FDA schedules adcomms for Entasis' antimicrobial treatment, Intercept's NASH hopeful
The FDA this morning announced two upcoming advisory committee meetings in April and May — with the goal of reviewing two drugs with a lot of history that have gone through multiple setbacks.
According to notices published in the Federal Register, the FDA is convening its Antimicrobial Drugs Advisory Committee on April 17 to discuss Entasis Therapeutics’ NDA for sulbactam-durlobactam for the treatment of Acinetobacter infections.
The biotech, spun out of AstraZeneca’s former antibiotics division in 2015, is gunning for the antibiotic to win approval to treat infections of Acinetobacter baumannii-calcoaceticus complex, including multidrug-resistant and carbapenem-resistant strains. Entasis’ NDA was accepted back in November and granted priority review, with a PDUFA date of May 29.
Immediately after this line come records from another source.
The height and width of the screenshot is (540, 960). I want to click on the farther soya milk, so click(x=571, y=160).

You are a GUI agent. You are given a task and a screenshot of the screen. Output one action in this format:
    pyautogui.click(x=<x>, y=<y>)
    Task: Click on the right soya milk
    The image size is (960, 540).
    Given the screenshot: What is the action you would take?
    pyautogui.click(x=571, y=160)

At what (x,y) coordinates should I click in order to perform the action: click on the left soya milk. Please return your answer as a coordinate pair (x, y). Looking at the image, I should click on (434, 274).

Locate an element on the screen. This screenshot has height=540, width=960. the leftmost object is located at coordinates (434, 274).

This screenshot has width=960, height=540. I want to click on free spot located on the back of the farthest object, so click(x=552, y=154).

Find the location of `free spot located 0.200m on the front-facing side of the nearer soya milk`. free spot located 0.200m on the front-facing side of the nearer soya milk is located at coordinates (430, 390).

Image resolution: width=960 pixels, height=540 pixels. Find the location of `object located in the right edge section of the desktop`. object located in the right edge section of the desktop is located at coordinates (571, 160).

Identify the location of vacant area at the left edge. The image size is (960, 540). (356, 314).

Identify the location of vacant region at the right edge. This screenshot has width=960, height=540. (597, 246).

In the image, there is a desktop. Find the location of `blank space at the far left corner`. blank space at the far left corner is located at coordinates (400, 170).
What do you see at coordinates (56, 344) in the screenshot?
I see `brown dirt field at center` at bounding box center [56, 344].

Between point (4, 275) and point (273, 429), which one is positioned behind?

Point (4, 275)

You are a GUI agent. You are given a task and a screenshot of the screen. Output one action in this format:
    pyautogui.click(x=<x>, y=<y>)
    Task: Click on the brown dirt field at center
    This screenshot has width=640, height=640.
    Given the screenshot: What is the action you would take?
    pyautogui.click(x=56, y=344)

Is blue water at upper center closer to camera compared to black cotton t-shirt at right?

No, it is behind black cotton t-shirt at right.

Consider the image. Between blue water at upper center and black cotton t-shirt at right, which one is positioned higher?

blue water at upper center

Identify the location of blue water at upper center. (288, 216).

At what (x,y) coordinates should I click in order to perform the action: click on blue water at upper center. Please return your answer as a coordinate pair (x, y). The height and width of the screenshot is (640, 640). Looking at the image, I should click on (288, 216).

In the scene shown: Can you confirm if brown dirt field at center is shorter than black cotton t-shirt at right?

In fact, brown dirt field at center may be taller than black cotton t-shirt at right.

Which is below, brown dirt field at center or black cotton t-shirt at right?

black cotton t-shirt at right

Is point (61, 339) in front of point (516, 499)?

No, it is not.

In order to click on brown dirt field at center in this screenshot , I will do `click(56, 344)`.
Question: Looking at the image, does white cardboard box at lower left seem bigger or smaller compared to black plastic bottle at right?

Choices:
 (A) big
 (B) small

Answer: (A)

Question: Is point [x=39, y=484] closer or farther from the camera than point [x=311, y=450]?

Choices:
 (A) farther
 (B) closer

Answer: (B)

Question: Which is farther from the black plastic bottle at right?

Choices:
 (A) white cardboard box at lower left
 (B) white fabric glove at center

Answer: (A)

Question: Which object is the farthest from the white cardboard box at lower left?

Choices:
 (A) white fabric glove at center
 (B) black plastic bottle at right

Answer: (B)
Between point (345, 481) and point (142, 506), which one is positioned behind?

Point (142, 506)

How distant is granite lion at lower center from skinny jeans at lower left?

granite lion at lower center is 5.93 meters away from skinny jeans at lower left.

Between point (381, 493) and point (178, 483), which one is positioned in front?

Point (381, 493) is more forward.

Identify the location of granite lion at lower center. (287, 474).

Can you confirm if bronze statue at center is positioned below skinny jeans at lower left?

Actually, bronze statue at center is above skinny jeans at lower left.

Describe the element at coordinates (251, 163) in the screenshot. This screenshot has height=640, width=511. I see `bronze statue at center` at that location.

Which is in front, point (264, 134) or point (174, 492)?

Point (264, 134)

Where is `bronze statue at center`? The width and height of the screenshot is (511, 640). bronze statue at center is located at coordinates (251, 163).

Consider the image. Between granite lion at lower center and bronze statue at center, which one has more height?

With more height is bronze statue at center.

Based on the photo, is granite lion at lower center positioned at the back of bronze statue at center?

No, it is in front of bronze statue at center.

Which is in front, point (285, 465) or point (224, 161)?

The drug is part of a deal with Zai Lab, a Shanghai-based biotech with an exclusive development and commercialization license in more than a dozen countries in the Asia-Pacific region, including China, Korea, Japan, the Philippines and New Zealand.
The biotech was once public on Nasdaq before being picked up last year by backer Innoviva, which bought out all the biotech’s shares at $2.20 apiece — taking the company private back in May.
Innoviva already owned 60% of the company at the time of the deal.
The other adcomm, scheduled for May 19, is gathering the FDA’s Gastrointestinal Drugs Advisory Committee to review Intercept Pharmaceuticals’ obeticholic acid to treat nonalcoholic steatohepatitis (NASH).
Intercept has had a rough history pushing this liver drug to market. Intercept’s NDA, which was given an action date of June 22, is the second attempt bringing this drug past regulators.
The FDA previously rejected obeticholic acid in 2020 after the agency became uncertain — per Intercept at the time — if the surrogate endpoint, reduction in liver fibrosis, from a Phase III trial would translate into clinical benefit.
The drug developer, after reporting a Phase III fail back in September 2022, highlighted interim analyses from a pivotal Phase III study, including one where patients on 25 mg of the drug saw “double the response rate of placebo in reduction in liver fibrosis stage without worsening of any of the three histologic components of NASH,” the biotech said back in January, calling the endpoint in line with FDA guidance.
Intercept CEO Jerry Durso said in a statement Friday, “We look forward to the opportunity to discuss with the Advisory Committee our clinical trial data.”